Maria Tereza Boccardi
De Foz do Iguaçu
Especial para a Folha
O inquérito administrativo da Capitania Fluvial do Rio Paraná, que apurava as prováveis causas do acidente entre dois barcos infláveis do passeio turístico Macuco Safári nas Cataratas do Iguaçu, aponta o piloto Cândido Siqueira, de 23 anos, morto no acidente, como o possível responsável pelo choque das embarcações. O acidente, ocorrido em setembro, matou sete pessoas e feriu outras três. O passeio continua suspenso por tempo indeterminado.

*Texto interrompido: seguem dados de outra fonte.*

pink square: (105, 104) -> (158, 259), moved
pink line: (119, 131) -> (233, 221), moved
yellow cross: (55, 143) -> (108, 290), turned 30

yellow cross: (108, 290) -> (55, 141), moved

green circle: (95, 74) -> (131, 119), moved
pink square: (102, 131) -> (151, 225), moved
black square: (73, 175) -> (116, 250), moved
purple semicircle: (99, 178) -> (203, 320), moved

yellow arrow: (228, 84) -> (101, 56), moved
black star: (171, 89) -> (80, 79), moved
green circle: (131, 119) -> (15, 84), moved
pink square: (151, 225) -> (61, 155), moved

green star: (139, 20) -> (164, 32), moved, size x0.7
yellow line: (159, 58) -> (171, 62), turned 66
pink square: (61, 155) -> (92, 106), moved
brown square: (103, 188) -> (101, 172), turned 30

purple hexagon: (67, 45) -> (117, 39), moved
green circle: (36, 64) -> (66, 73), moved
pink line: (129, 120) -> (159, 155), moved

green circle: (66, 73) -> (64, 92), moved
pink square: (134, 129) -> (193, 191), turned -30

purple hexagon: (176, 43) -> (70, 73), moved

O capitão Luiz Carlos de Oliveira, responsável pelas investigações, disse que Siqueira desrespeitou uma das regras do ‘‘Regulamento Internacional para Evitar Abalroamentos no Mar’’, que orienta pilotos em canais estreitos a permanecer o mais próximo possível da margem direita. Baseado nos depoimentos de testemunhas e turistas que sobreviveram, o piloto teria feito uma manobra que conduziu o barco para o lado oposto, o que provocou o choque com a embarcação que subia o Rio Iguaçu em direção às Cataratas.

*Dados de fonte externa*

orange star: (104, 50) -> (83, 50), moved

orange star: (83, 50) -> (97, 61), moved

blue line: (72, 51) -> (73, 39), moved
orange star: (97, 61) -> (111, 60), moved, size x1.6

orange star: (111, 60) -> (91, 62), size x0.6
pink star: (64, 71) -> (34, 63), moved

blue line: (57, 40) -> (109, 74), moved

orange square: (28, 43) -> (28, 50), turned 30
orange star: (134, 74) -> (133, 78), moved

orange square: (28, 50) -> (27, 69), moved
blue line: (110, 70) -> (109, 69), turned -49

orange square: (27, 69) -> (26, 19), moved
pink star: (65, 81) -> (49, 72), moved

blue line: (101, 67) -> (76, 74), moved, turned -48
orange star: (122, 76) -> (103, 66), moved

Oliveira também concluiu, após assistir a reconstituição do acidente e analisar as imagens feitas por um turista que participava do passeio, que o piloto da outra embarcação estava cerca de 10 metros da margem argentina, em acordo com a regulamentação. ‘‘Acho que foi imprudência. Se havia algum obstáculo próximo da margem, ele só poderia ter desviado até o meio do leito do canal.’’ O capitão explicou que o barco que desce o rio sempre tem prioridade em relação aos que sobem.

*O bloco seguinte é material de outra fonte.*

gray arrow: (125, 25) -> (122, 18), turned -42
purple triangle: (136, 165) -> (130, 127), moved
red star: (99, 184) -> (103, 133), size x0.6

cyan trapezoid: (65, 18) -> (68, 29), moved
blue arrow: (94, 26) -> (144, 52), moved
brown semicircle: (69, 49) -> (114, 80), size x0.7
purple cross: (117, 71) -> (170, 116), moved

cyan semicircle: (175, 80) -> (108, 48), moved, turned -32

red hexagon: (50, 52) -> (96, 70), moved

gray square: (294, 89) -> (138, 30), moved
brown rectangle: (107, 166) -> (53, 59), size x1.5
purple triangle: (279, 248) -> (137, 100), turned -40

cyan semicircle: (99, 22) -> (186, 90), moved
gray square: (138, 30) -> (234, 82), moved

O acidente ocorreu quando a embarcação maior, onde estavam 23 passageiros, passou sobre o barco menor – pilotado por Siqueira –, que transportava outros nove turistas. O impacto fez o barco menor virar, arremessando os feridos para dentro da água. Os passageiros da embarcação maior nada sofreram.
No inquérito, a empresa Ilha do Sol Turismo, exploradora do Macuco Safari, não é apontada como responsável porque estava com as embarcações documentadas e vistoriadas. Os pilotos também possuíam documento de habilitação e treinamento de seis meses que recebiam antes de conduzir sozinhos as embarcações.
O inquérito foi enviado em outubro para o Tribunal Marítimo, composto por juízes civis e militares, no Rio de Janeiro, para que seja julgado dentro de um ou dois anos.